During clathrin-mediated endocytosis, adaptor proteins recognize specific internalization signals on cargo receptors, either recruiting cargos into clathrin-coated pits (CCPs) or initiating clathrin-coat assembly around the cargo molecules. Here, we identify epsin 1, a clathrin-, ubiquitin-, and phospholipid-interacting protein, as a cargo-specific adaptor for influenza virus entry through the clathrin-mediated pathway. Using live-cell imaging to monitor the entry of individual virus particles, we observed recruitment of epsin 1 to the binding sites of influenza viruses in synchrony with the assembly of CCPs. Epsin 1 knockdown by siRNA significantly inhibited the clathrin-mediated endocytosis of the influenza virus and caused the majority of the virus particles to enter through a clathrin-independent pathway. The same treatment did not affect the entry of several classical ligands for clathrin-mediated endocytosis, including transferrin, LDL, and EGF. Overexpression of the dominant-negative epsin 1 mutant lacking the ubiquitin-interaction motifs nearly completely blocked the clathrin-mediated entry of the influenza virus without affecting transferrin uptake. These results suggest that epsin 1 functions as a cargo-specific adaptor for the clathrin-mediated entry of the influenza virus.

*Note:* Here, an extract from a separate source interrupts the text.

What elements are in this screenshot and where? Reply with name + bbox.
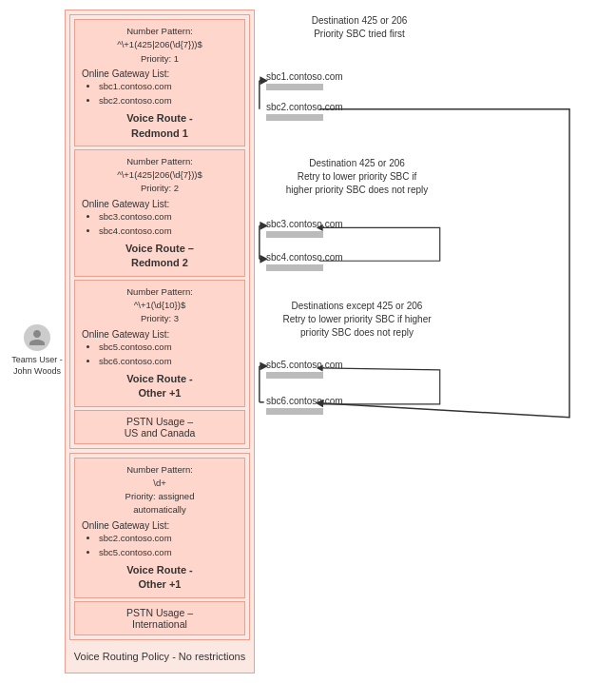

在网格蛋白介导的内吞作用过程中,衔接蛋白识别货物受体上的特定内化信号,要么将货物招募到网格蛋白包被小窝(CCP)中,要么在货物分子周围启动网格蛋白包被的组装。在此,我们鉴定出 epsin 1,一种与网格蛋白、泛素和磷脂相互作用的蛋白,作为流感病毒通过网格蛋白介导途径进入细胞的货物特异性衔接蛋白。利用活细胞成像监测单个病毒颗粒的进入过程,我们观察到 epsin 1 与 CCP 的组装同步被招募到流感病毒的结合位点。通过 siRNA 敲低 epsin 1 显著抑制了流感病毒的网格蛋白介导的内吞作用,并导致大多数病毒颗粒通过非网格蛋白依赖途径进入细胞。相同处理对几种网格蛋白介导内吞作用的经典配体(包括转铁蛋白、低密度脂蛋白和表皮生长因子)的进入没有影响。缺乏泛素相互作用基序的显性负性 epsin 1 突变体的过表达几乎完全阻断了流感病毒的网格蛋白介导的进入,而不影响转铁蛋白的摄取。这些结果表明 epsin 1 作为流感病毒网格蛋白介导进入细胞的货物特异性衔接蛋白发挥作用。